Monday, June 21, 2010

Reading

Some reads are just fun, human interest pieces that leave you feeling pensive and satisfied even though you can't identify what you learned. I think there is value in this kind of reading--from time to time--and a favorite example from recent years is There and Back Again: Soul of a Commuter.

Other reads are complete tripe. One type is bad because the author don't make an argument. They are often dealing with a trade-off that necessities thinking about the costs on one hand and the benefits on the other, but they fail to see the big picture and obsess over benefits (if they are pro) or costs (if they are con). This "assessment" of Teach for America is a good example.

Another type of tripe masquerade as being about some important issue--global governance, ethics, religion--but makes trite, unverifiable, and often poorly formed claims. This deeply unsatisfying, but popular, piece from Ross Douthat fits that bill. Conservatives love it for pouring oil on the fire of their unexamined prejudices, but if you're a deep thinker that should be anathema.
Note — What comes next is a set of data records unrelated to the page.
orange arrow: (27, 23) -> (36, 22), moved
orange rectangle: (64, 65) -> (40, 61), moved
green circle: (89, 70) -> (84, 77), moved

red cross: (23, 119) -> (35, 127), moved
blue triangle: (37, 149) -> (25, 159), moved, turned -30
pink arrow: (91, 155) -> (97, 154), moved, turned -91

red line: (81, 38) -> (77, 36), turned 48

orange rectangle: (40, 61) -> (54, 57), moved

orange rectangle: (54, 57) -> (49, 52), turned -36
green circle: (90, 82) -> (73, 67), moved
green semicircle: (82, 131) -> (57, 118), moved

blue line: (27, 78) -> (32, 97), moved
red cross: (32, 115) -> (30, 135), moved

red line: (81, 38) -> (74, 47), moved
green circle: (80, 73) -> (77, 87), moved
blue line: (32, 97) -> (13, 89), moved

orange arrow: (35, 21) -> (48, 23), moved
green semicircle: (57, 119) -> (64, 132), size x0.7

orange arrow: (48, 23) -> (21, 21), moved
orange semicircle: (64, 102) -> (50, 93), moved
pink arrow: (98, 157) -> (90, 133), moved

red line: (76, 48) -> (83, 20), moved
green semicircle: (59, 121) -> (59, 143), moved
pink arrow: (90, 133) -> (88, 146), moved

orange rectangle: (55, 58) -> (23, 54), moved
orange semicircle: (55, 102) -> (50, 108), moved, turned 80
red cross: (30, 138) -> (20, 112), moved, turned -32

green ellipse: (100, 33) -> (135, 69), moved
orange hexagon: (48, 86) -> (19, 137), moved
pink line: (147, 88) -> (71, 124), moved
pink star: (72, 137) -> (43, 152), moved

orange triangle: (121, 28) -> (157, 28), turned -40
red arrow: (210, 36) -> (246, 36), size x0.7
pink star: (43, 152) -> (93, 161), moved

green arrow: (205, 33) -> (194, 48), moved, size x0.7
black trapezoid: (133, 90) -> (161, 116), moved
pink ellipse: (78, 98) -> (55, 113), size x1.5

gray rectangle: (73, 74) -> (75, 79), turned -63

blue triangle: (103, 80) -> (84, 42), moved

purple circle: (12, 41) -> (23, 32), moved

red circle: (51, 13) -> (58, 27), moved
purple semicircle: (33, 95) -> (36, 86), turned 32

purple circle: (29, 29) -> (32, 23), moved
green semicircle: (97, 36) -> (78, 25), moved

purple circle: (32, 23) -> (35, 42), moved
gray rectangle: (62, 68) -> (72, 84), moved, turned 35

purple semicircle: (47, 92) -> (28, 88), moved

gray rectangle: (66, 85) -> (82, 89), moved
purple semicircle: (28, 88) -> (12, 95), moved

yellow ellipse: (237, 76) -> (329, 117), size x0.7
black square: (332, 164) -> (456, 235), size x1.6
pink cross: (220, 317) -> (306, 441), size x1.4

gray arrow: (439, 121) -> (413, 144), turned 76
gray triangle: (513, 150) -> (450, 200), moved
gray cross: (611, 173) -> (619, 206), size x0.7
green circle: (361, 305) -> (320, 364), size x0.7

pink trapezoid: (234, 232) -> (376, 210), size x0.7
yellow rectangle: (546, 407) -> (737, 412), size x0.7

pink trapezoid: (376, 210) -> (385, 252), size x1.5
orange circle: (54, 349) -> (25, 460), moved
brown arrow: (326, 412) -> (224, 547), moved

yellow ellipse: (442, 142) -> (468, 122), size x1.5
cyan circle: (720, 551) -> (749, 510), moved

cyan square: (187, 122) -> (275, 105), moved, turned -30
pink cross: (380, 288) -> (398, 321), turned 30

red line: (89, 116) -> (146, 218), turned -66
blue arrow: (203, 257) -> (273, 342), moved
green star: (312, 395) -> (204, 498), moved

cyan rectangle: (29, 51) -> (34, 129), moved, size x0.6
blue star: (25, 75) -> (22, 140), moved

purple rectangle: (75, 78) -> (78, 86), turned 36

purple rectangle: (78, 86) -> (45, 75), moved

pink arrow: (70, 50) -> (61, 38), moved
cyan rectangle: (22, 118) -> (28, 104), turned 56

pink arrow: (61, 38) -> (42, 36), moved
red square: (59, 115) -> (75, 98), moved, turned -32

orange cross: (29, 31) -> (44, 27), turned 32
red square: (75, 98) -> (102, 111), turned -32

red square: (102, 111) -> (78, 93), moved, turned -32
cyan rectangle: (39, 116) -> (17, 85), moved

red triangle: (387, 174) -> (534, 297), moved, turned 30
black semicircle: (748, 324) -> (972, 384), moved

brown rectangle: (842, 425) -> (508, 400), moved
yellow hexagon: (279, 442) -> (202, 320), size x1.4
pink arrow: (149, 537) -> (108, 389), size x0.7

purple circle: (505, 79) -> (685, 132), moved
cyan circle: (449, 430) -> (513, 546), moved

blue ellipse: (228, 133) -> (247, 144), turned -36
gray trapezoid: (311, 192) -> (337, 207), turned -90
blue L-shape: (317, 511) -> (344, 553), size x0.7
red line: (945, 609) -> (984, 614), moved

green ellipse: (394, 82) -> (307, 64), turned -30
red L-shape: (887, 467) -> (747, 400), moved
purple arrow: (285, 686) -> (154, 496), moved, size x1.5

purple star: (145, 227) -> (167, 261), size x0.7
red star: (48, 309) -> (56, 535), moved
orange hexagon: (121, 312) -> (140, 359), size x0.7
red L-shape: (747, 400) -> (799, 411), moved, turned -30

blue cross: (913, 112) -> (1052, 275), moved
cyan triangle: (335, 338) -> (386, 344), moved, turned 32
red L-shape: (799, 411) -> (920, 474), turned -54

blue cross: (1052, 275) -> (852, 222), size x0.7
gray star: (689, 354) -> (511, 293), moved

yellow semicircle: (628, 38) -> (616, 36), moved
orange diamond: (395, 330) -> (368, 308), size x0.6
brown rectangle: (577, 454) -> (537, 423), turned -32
The best reads are concise and make an explicit argument. They benefit from giving a sense of the big picture, but their value comes from teaching you something you didn't know before or only had a vague sense of. They can be particularly helpful if you've asked the question they ask but never found an answer. They are hard to find because good ideas don't grow on tree, but if you look in the right places you'll probably find a few each week. This paper, by Angrist and Pischke, is the best I've read the past few days, but I'd only recommend it for people who write empirical economics papers.